INSTRUCTIONS FOR THE TASK:
Look through the entries below, please, and copy every line with the word "Lebensmitteln".

Collected data
_ _ _ _ _ _ _
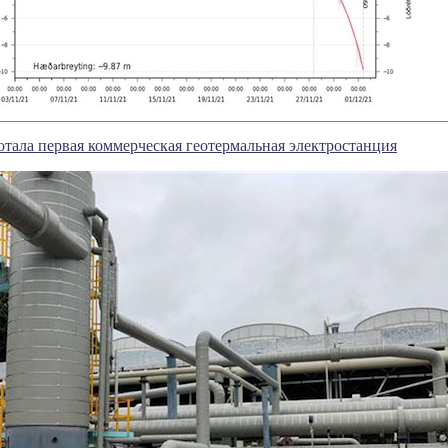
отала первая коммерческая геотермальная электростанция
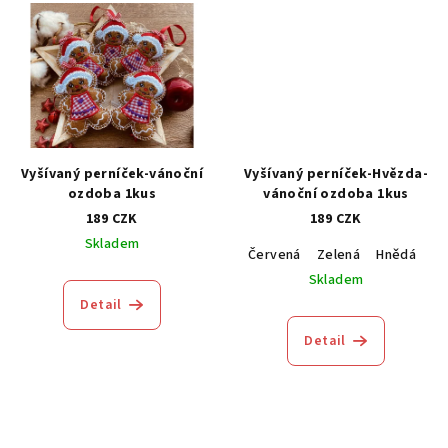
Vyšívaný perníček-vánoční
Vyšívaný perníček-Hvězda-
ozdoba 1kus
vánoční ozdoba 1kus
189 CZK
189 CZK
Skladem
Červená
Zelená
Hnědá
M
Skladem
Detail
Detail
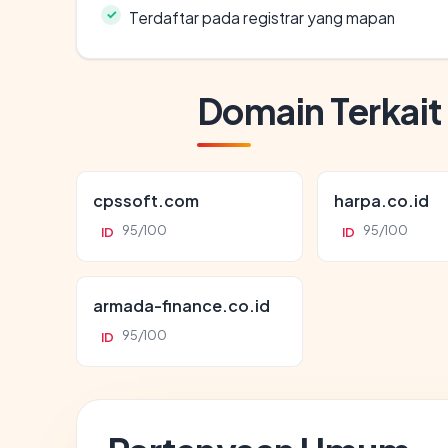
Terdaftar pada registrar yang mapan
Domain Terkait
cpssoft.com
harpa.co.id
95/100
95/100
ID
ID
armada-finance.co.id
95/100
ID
_ _ _ _ _ _ _
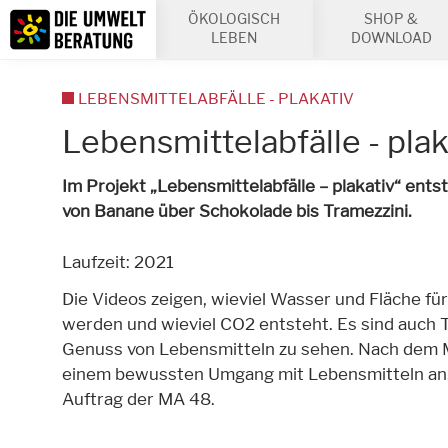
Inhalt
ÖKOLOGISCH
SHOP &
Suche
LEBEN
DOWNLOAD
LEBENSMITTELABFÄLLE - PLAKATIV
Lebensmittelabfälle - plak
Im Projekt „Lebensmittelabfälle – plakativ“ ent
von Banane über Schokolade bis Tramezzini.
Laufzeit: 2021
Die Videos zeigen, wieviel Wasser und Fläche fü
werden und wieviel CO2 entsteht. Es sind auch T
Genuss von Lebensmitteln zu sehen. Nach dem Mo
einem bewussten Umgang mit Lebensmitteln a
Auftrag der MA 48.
_ _ _ _ _ _ _
ANSWER SECTION:
Genuss von Lebensmitteln zu sehen. Nach dem Mo
einem bewussten Umgang mit Lebensmitteln a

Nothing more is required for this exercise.